Friday, June 19, 2020

‘It’s my turn to be a leader’: Arizona forward Ira Lee using songwriting, Twitter to fight racial injustice

Stanford v Arizona Photo by Chris Coduto/Getty Images

Ira Lee grew up in a household where everybody could sing, himself included. He figured that was normal until he was in high school and some friends spotted his talent and asked him if he likes to write poetry.

He does, so they suggested he try songwriting.

“Since then I’ve used it as a method to cope with personal issues and just to express myself,” Lee said. “I have trouble expressing my emotions... so when I sing, I feel it comes out smoothly. It just flows.”

On June 2, Lee was feeling particularly enraged after attending a George Floyd protest in Hollywood, which he says was peaceful until the police showed up.

He channeled those emotions by writing these lyrics and singing them passionately in a video he posted on Twitter:

I see the pain, I see the tears

I see a group of people full of hate and fear.

I don’t know why

They gotta die

For you to get the message, we just wanna fly.

My people dying, these mommas crying.

They don’t know if they baby gonna be back alive.

We fight a war, we don’t have to fight.

So maybe you can take my hand and we unite

We are just tired of the games

400 years of shame.

The video was only 45 seconds, but Lee said it’s the condensed version of a three-minute song.

“To go out to the protests and see some of my young peers getting shot by those rubber bullets, how could that not make anyone mad?” Lee said. “So I just wanted to put it down on paper and I wanted to show the world like, ‘hey this is how I’m feeling, this is how a lot of us feel and you guys need to understand.’”

But that’s not enough, so Lee also mashes the retweet button to spread awareness of issues that may otherwise get swept under the rug.

“I’m posting everything,” Lee said. “Not just Black Lives Matter stuff. Stuff that there’s kids starving in Yemen, the issues with Latinos.”

Politics are polarizing, so Lee’s tweets have cost him some followers. He doesn’t care, tweeting on June 14 that “if you’re uncomfortable with my retweets then keep unfollowing me. Actually just go ahead and block me.”

“Everything that I retweet, everything that I post, I stand strongly by,” Lee said Friday. “One, I’m not a racist. If you know me, I love everyone, I’m cool with everybody, I’m the nicest person in the world. But the pinpoint issue right now is black lives do matter, because there’s a lot of things going on. There’s young black men getting hung still. There’s people getting shot. In that song I said 400 years of shame because this has been happening for over 400 years. And we always try to say, ‘oh it’s better, it’s better’ but I’m trying to highlight the issue that it’s not as good as everyone makes it seem.

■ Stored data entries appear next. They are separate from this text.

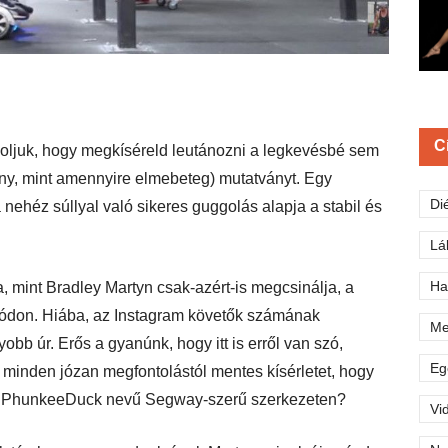
C
oljuk, hogy megkíséreld leutánozni a legkevésbé sem
y, mint amennyire elmebeteg) mutatványt. Egy
Di
 nehéz súllyal való sikeres guggolás alapja a stabil és
Lá
Ha
a, mint Bradley Martyn csak-azért-is megcsinálja, a
módon. Hiába, az Instagram követők számának
Me
bb úr. Erős a gyanúnk, hogy itt is erről van szó,
Eg
minden józan megfontolástól mentes kísérletet, hogy
üli PhunkeeDuck nevű Segway-szerű szerkezeten?
Vi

So I’ma keep going strong for it. If people don’t agree with me, people don’t agree, but it is what it is.”

Lee’s outlook has been shaped through experience. Growing up in a Latino neighborhood of Los Angeles with a Korean mother and black father, Lee said he didn’t know what race was until he was profiled by police when he was 12.

“I’m walking to a friend’s house, I have a red polo shirt on and some pants, and they’re asking me about gang activity, where am I going,” Lee said. “At the time I didn’t realize, ‘oh that’s not right.’ But being 22, looking back at that, that wasn’t right at all because I wasn’t doing anything. I was minding my business walking to where I needed to be.”

Lee said he had a similar encounter in Tucson. He was driving a new car to Jack In The Box around midnight, made a right turn and was pulled over by an officer who was in the far left lane.

“He asked me for my registration and he asked if it was my car,” Lee said. “Yeah, it’s my car, so I give them my registration, the temporary registration because I just got the car like two days before, and I’m sitting there for 30, 40 minutes. And he comes back and he says, ‘this is not a registration’, so he gave me a ticket. And my dad came down the next day and raised hell in downtown Tucson. And they ended up dropping the case because I didn’t do anything.”

Lee got pulled over in Tucson again in August 2018 when he was arrested for drunk driving, but he takes full responsibility for that.

In the past, he wouldn’t have been so outspoken, but he’s 22 now, the only four-year senior on Arizona’s roster, and on the verge of becoming an uncle.

Silence is no longer an option.

“It’s my turn to be a leader, not just to the Arizona basketball team but to everyone that’s seen me come up,” Lee said. “Like, I have a bunch of young guys in high school who don’t really know about what’s going on, so I feel it’s my duty to educate them. And then also I’m about to have a niece, so I’m thinking in those terms. ... She’s gonna be a young mixed black girl growing up in America, so whatever I can do right now to help make it better for the future generation, I’ll do it.”